2x^3 + x^2 - 5= 0

Question

2x^3 + x^2 - 5= 0

x=?

What is the process I must do in order to get the answer?

Answer 1

See your previous post

Answer 2

first guess

Answer 3

Hey Fred, read previous answers before posting again.

Answer 4

To find the value of x that satisfies the equation 2x^3 + x^2 - 5 = 0, you can use the method called factoring or applying the rational root theorem. Let's go through the process step by step:

1. Start by rearranging the equation to bring all terms to one side, setting it equal to zero:
2x^3 + x^2 - 5 = 0

2. Try factoring out the equation. In this case, factoring directly may not be very straightforward, so we can use the rational root theorem to find potential rational solutions.

3. The rational root theorem states that if a rational number p/q is a root of the polynomial equation, then p is a factor of the constant term (-5 in this case), and q is a factor of the leading coefficient (2 in this case).

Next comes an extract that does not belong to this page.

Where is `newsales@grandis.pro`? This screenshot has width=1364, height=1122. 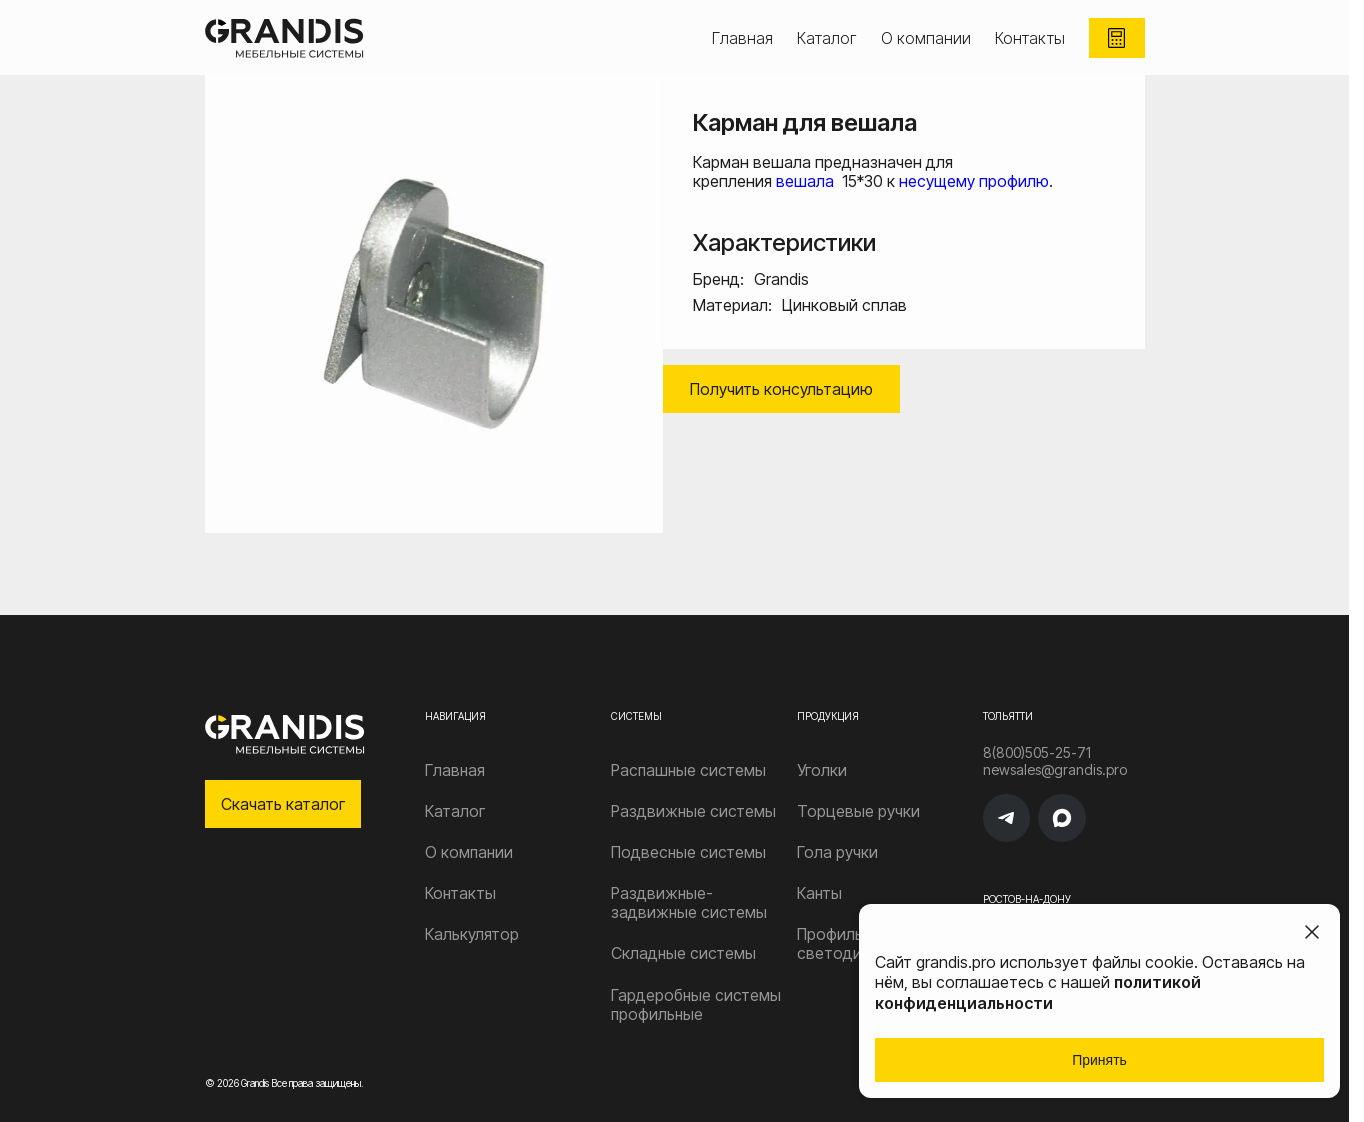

4. Find all the potential rational roots of the equation by forming fractions using combinations of factors of the constant term and the leading coefficient. In this case, the constant term (-5) factors to 1 and 5, while the leading coefficient (2) factors to 1 and 2:
Possible values for x: ±1/1, ±5/1, ±1/2, ±5/2

5. Substitute each potential rational root into the equation and check if it satisfies it. The ones that make the equation true are valid solutions.

6. Continue evaluating the potential roots until you find the roots of the equation. Alternatively, you may use methods such as long division or synthetic division to divide the polynomial equation by the factor (x - root), which will reduce the degree of the equation and allow you to solve it further.

Keep in mind that solving cubic equations can sometimes be challenging because it may not always have rational roots, and other methods like using the cubic formula or numerical approximation might be necessary.